Surroundings

Kornat is an island in the Croatian part of the Adriatic Sea, in central Dalmatia. With an area of 32.44 km² it is the 16th largest island in Croatia and the largest island in the eponymous Kornati islands archipelago.

The Kornati islands are an archipelago consisting of 140 islands covering an area of 114 square miles (300 square km). Most of the islands are part of the Kornati National Park – and with its natural beauty, numerous coves and crystal clear blue waters, it’s easy to see why.

There are no permanent residents of the islands and most of the area belongs to the people of Murter island who come to tend the olive groves, the vineyards and orchards. They have cottages on the Kornati islands in which they stay during the agricultural season.

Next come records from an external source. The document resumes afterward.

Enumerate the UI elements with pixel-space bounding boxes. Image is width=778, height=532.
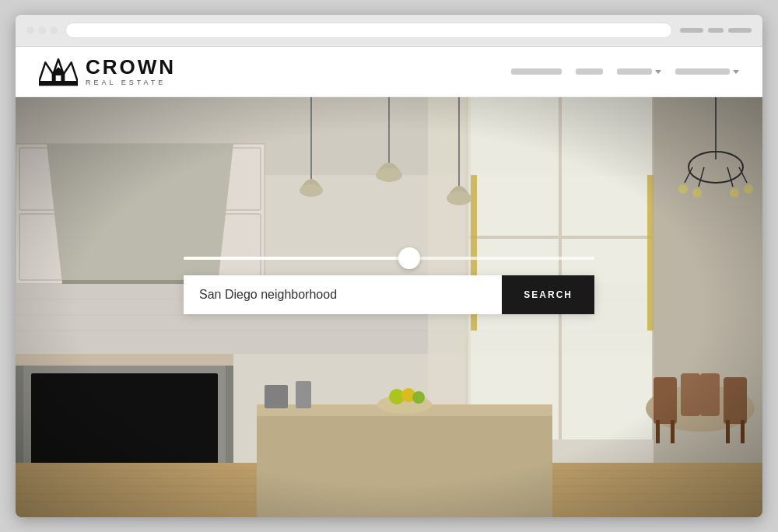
svg-rect-3 xyxy=(56,75,61,82)
browser-window: CROWN REAL ESTATE xyxy=(16,15,762,517)
nav-item-properties[interactable] xyxy=(511,68,562,75)
dot-yellow xyxy=(38,26,46,34)
browser-control xyxy=(680,28,703,33)
nav-links xyxy=(511,68,739,75)
logo-text: CROWN REAL ESTATE xyxy=(86,57,176,86)
nav-item-home[interactable] xyxy=(576,68,603,75)
hero-section: SEARCH xyxy=(16,97,762,517)
svg-rect-5 xyxy=(39,82,78,86)
logo-area: CROWN REAL ESTATE xyxy=(39,56,176,87)
search-input[interactable] xyxy=(184,275,502,314)
nav-item-languages-label xyxy=(675,68,730,75)
brand-tagline: REAL ESTATE xyxy=(86,79,176,86)
browser-control xyxy=(728,28,752,33)
site-content: CROWN REAL ESTATE xyxy=(16,47,762,517)
chevron-down-icon xyxy=(655,70,661,74)
dot-green xyxy=(50,26,58,34)
address-bar[interactable] xyxy=(65,23,672,38)
nav-item-pages[interactable] xyxy=(617,68,661,75)
browser-control xyxy=(708,28,724,33)
hero-slider[interactable] xyxy=(184,257,594,260)
nav-item-languages[interactable] xyxy=(675,68,739,75)
crown-logo-icon xyxy=(39,56,78,87)
search-button[interactable]: SEARCH xyxy=(502,275,594,314)
dot-red xyxy=(26,26,34,34)
browser-chrome xyxy=(16,15,762,47)
slider-fill xyxy=(184,257,409,260)
browser-dots xyxy=(26,26,58,34)
navbar: CROWN REAL ESTATE xyxy=(16,47,762,97)
chevron-down-icon xyxy=(733,70,739,74)
nav-item-pages-label xyxy=(617,68,652,75)
brand-name: CROWN xyxy=(86,57,176,77)
hero-content: SEARCH xyxy=(184,257,594,314)
svg-marker-2 xyxy=(51,67,65,73)
slider-thumb[interactable] xyxy=(398,247,420,269)
search-bar: SEARCH xyxy=(184,275,594,314)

The islands are best visited on a day excursion from Zadar, Sibenik or Split. It is possible to stay in one of the cottages for a Robinson Crusoe type holiday in which you stay in a house with no electricity or running water – the ultimate in “getting away from it all”! A boat from Murter delivers you there and picks you up a week later.

The largest island (32 sq km) is Kornat and the main settlement on the island is Vrulje. Although uninhabited there are a few dozen houses available for rental and a couple of restaurants open in summer. Other than that the sleepy island is cultivated for olives, figs, grapes and citruses.

Don't miss the 6th-century Tureta fort high on Tureta hill, built during the Byzantine era.

The sparkling clear water offers extraordinary visibility. The protected bay on Levrnaka island is the most popular swim spot and there's a konoba for refreshments.

On some hills of the Kornati islands traces have been found of settlements and fortifications from the Neolithic period. It appears that Libernians inhabited the islands during the Iron Age as well as the Romans much later. During WWII, Tito's Partisans constructed a workshop to repair boats. The Kornati Islands were once owned by Zadar but in the 16th century Venice took possession and subleased the islands to Zadar families. Now they are divided between private owners in Murter and Dugi Otok. The lack of regular ferry transport has discouraged human habitation but those who own land on the islands graze sheep there and cultivate the land.

Yachters can find shelter in a number of protected coves but the main marina is on Piskera with 120 berths. There are no ferries between the Kornati islands and the mainland. If coming with your own boat, tickets to the national park can be purchased online here. If you don't have your own boat, you can book an excursion from in Zadar which is the closest major town to the national park. There are a number of travel agencies in Murter which will also take you on a Kornati island tour.